Kadın ve erkeğin yapaylığını kurguda da görmek mümkün. Erkek gizliden sigara içiyor. Hâlbuki erkeğin sigara içtiğini saklamasına hiç gerek yok. Gerek olmadığı gibi ev içinde bunu hissettirmemesi de zordur. Yönetmen sırf paylaşımın olmadığı, birbirine yabancılaştıklarını göstermek adına zoraki bir sigara sahnesi eklemiştir. Buna hiç gerek yoktu. Zaten sonrasında yani yolculuk esnasında kadın anlıyor. Orada da yolculukta birbirlerini tanımaya başlıyorlar imajı verilmek istenmiştir. Birbirlerinin gerçeklerini yolda görmeye hatta doğal davranmaya başladılar denilmek isteniyor. Ki böyle bir ilişkide sigara önemsiz bir nesne durumundadır. Önemsiz bir şeye bu kadar anlam yüklemek abartılmışlıktan başka bir şey değildir. Basit ve yüzeysel konularla ilişkiyi açıklamak seyirciyi önemsememekten ibarettir.
Erkeğin elinde fotoğraf makinesiyle Taksim ve Eminönü de dönüp dolaşıp, fotoğraf çekmesi amatörce bir yaklaşımdır. Ve hiç gerçekçi bir yaklaşım değildir. Mert sözde profesyonel fotoğrafçıdır. Hele yolculuk sırasında siyah güneş gözlükleriyle fotoğraf çekmesi çocuklara şenlik bir durumdur. Evci hiç mi ayrıntılara dikkat etmemiş. Sözde karakterlerinin gerçekçi olmasına dikkat ettiğini söylemektedir.

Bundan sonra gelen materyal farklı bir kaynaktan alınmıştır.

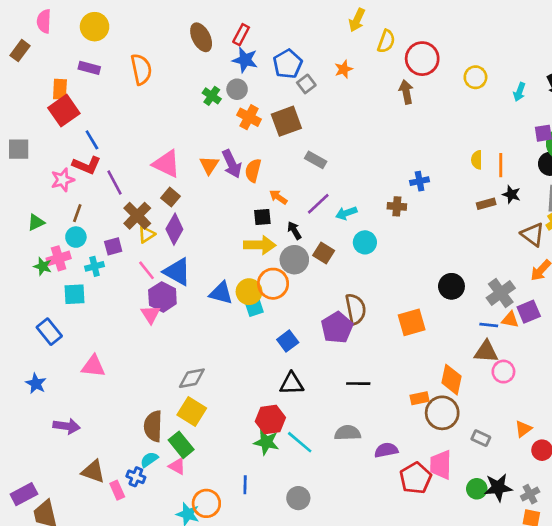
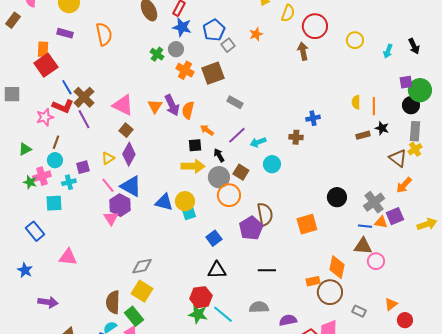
brown cross: (137, 216) -> (84, 97), moved
orange circle: (273, 284) -> (229, 195), moved

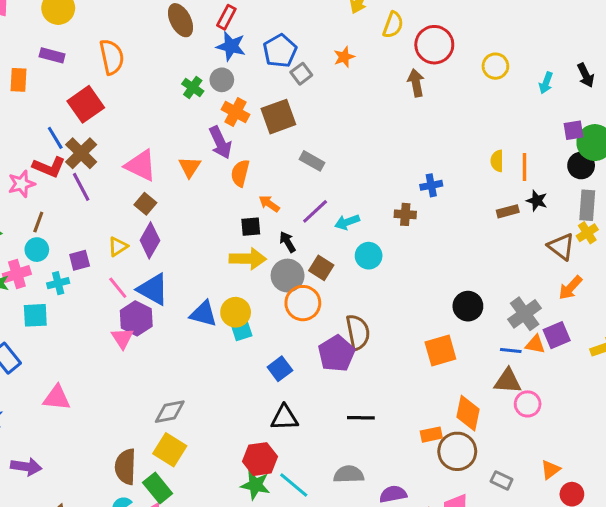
red square: (46, 65) -> (86, 104), moved
purple arrow: (172, 105) -> (220, 143), moved
orange square: (307, 224) -> (440, 350), moved

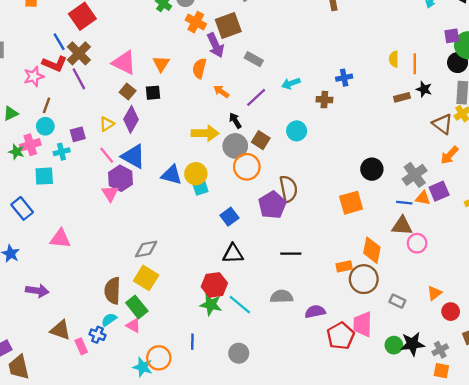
purple arrow: (220, 143) -> (216, 45), moved
cyan arrow: (347, 222) -> (291, 83), moved
black square: (251, 227) -> (153, 93), moved

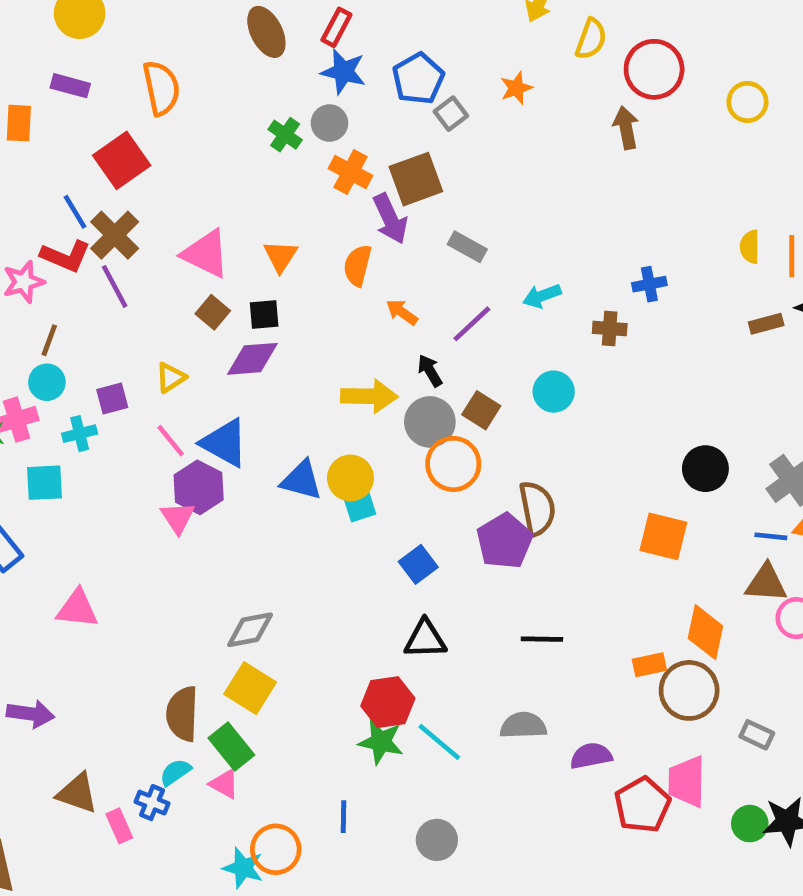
purple diamond: (131, 119) -> (252, 359), moved, turned 56
orange square: (351, 203) -> (663, 536), turned 30

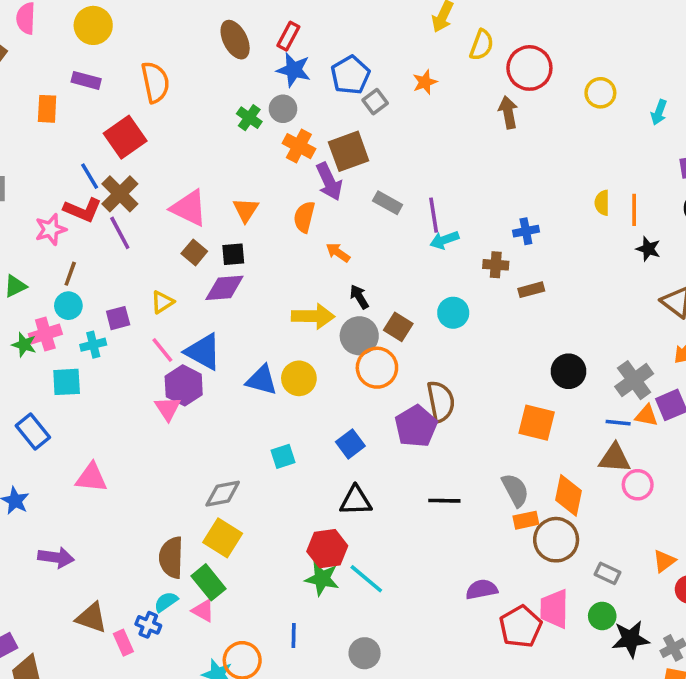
purple line: (472, 324) -> (434, 215), moved, turned -56
brown rectangle: (766, 324) -> (531, 290), moved
cyan square: (360, 506) -> (283, 456), moved
gray semicircle: (523, 725) -> (515, 490), moved, turned 64
green circle: (750, 824) -> (602, 616), moved

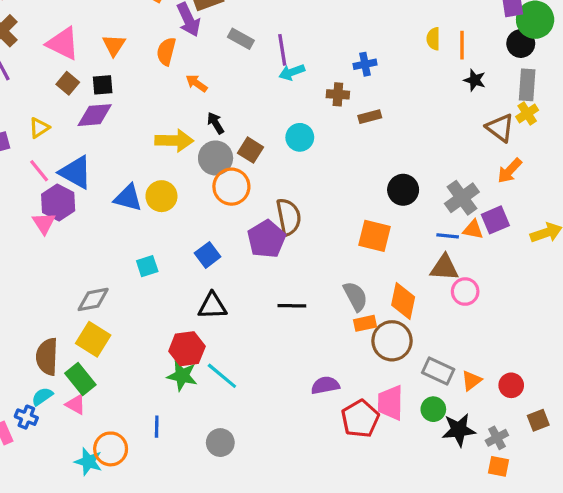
orange triangle: (664, 561) -> (471, 381), moved
gray rectangle: (608, 573) -> (438, 371), size x1.4

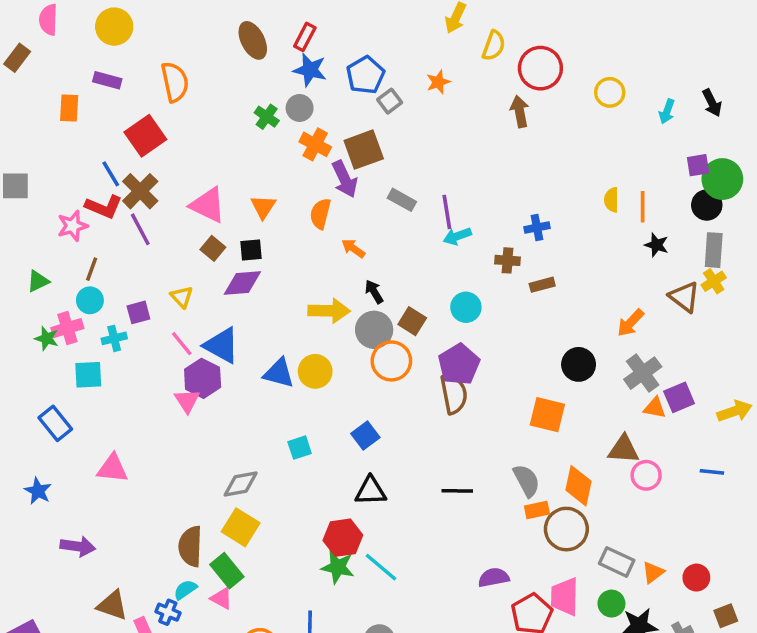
yellow triangle: (39, 128) -> (182, 297), turned -40
orange arrow: (510, 171) -> (631, 323), moved
blue line: (448, 236) -> (712, 472), moved
purple pentagon: (266, 239) -> (459, 364), moved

Kadın ve erkeğin arasındaki duyarsızlığı göstermek için kıskanma duygusunu ele alan Evci bunu ifade etmek için kadın ve erkeği metroda taciz sahnesinde kullanmıştır. Öncesinde Mert’in göz göre göre arabayı çektirmesi ve bir türlü binecek taksi bulamamaları üzerine metroya yöneliyoruz. Hâlbuki Mert arabasını gidip alabilirdi. Almaması ve diğer güne bırakmasının bir nedeni yoktu. Hele binecek bir taksi bulamamalarını izah etmek çok zor. Zorlama sahnelerle Evci derdimi anlatayım derken birbirinden kopuk ve yapay sahnelerle seyirciyi boğmaktadır.
Selin ve Mert arasındaki kopukluğun geçmişe dayandığını sadece Mert’in karanlık odadan karşı penceredeki kızları kayıt altına almasından öğreniyoruz. Çünkü Mert’in arşivinde geçmiş kayıtlar da var. Bazılarını yeniden seyretmesi, kayıtların üzerinden zaman geçtiğini göstermektedir.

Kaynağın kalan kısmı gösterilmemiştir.